Since Fox’s House ended its run three years ago, ABC veteran Grey’s Anatomy has had the broadcast-TV medical drama field all to itself, with no serious challengers. That may change next season when four new medical dramas, NBC’s Chicago Med and Heartbreaker, CBS’ Code Black and, to some extent, Fox’s Rosewood join the fray.
NBC has been the most aggressive in the arena, picking up both of its medical pilots — the Chicago Fire spinoff Chicago Med and Heartbreaker — as well as renewing The Night Shift for a third season. While Chicago Med is expected to be a Dick Wolf-style procedural, Heartbreaker, like Grey’s, is a soapy drama featuring sexy young surgeons. CBS, which also commissioned two medical drama pilots, Code Black and LFE, has ER-set Code Black starring Marcia Gay Harden, while Fox’s Rosewood is using a crime procedural framework for the lead character, a private pathologist played by Morris Chestnut.
We’ve never had so many superheroes populating broadcast television. After the last couple of seasons successfully introduced DC’s Arrow, The Flash and Batman (via Gotham) as well as Marvel’s Agents Of S.H.I.E.L.D., we have big new additions, DC’s Supergirl at CBS and superhero team-up Legends Of Tomorrow at the CW, both from Arrow and The Flash‘s Greg Berlanti, as well as DC/Vertigo’c Lucifer at Fox. Add to that Marvel’s Agent Carter, which will return for a second season, Marvel’s superhero series package for Netflix, which kicked off with Daredevil, and DC’s Titans TNT pilot, and we get a very crowded superhero TV universe.
The movie remake frenzy during pitching carried over to pilot season with five pilots based on features, three of which, Fox’s Minority Report, CBS’ Rush Hour and Limitless and ABC’s Uncle Buck, went to series. (Additionally, Code Black was based on a feature documentary.)
There have been successful movie-to-series adaptations (M.A.S.H., Buffy The Vampire Slayer, Friday Night Lights) and not so successful, (The Firm, Crash, About A Boy), but there has never been a season with so many series based on features of this caliber and popularity.
Add together the big movie titles, the well known superheroes and other famous characters featured in new dramas, like Frankenstein in Fox’s The Frankenstein Code, and we probably have the freshman broadcast drama class with the most built-in awareness, featuring the highest number of new series viewers would instantly recognize.
Thriller/mystery dramas, a genre that enjoyed success this season with shows like ABC’s How To Get Away With Murder and Secrets & Lies, are back, dominating ABC and NBC’s new slates.
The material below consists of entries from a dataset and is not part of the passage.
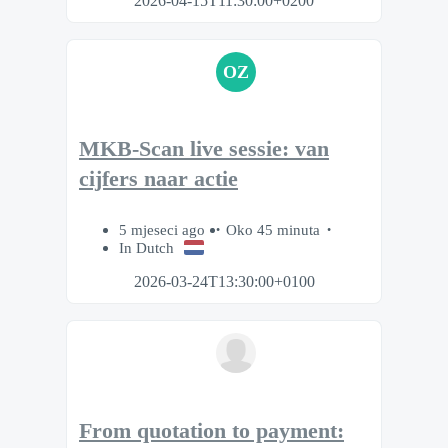
2026-04-15T11:30:00+0200
OZ
MKB-Scan live sessie: van
cijfers naar actie
5 mjeseci ago
Oko 45 minuta
In Dutch
2026-03-24T13:30:00+0100
From quotation to payment:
ABC has The Family, The Catch and Wicked City, a crime anthology with a season-long case in the vein of American Crime, Secrets & Lies and True Detective. Fox has sci-fi thriller Minority Report, while NBC has Blindspot, The Player and Game of Silence. (Shoutout to Turkey, whose formats landed their first two US pilot orders this season — Game Of Silence and Runner — and first series order.)
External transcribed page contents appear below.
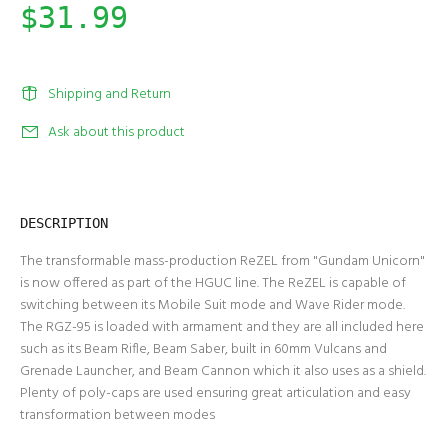
$31.99
Shipping and Return
Ask about this product
DESCRIPTION
The transformable mass-production ReZEL from "Gundam Unicorn"
is now offered as part of the HGUC line. The ReZEL is capable of
switching between its Mobile Suit mode and Wave Rider mode.
The RGZ-95 is loaded with armament and they are all included here
such as its Beam Rifle, Beam Saber, built in 60mm Vulcans and
Grenade Launcher, and Beam Cannon which it also uses as a shield.
Plenty of poly-caps are used ensuring great articulation and easy
transformation between modes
Despite the critical success of Jane The Virgin, hourlong dramedies/lighter dramas were not in fashion this upfront season. ABC’s Mix, NBC’s The Curse Of The Fuentes Women and Love Is A Four Letter Word and the CW’s Cheerleader Death Squad all got a pass. (Though the CW surprised by picking up Showtime musical comedy pilot Crazy Ex-Girlfriend to make into an hourlong show.)
Meanwhile, only one big-scope soapy drama in the wake of the blockbuster success of Fox’s Empire, ABC’s untitled Pete/Fishburne (fka Boom). And, despite the shaky ratings performance of NBC’s AD: The Bible Continues, ABC is betting on the biblical saga Of Kings and Prophets.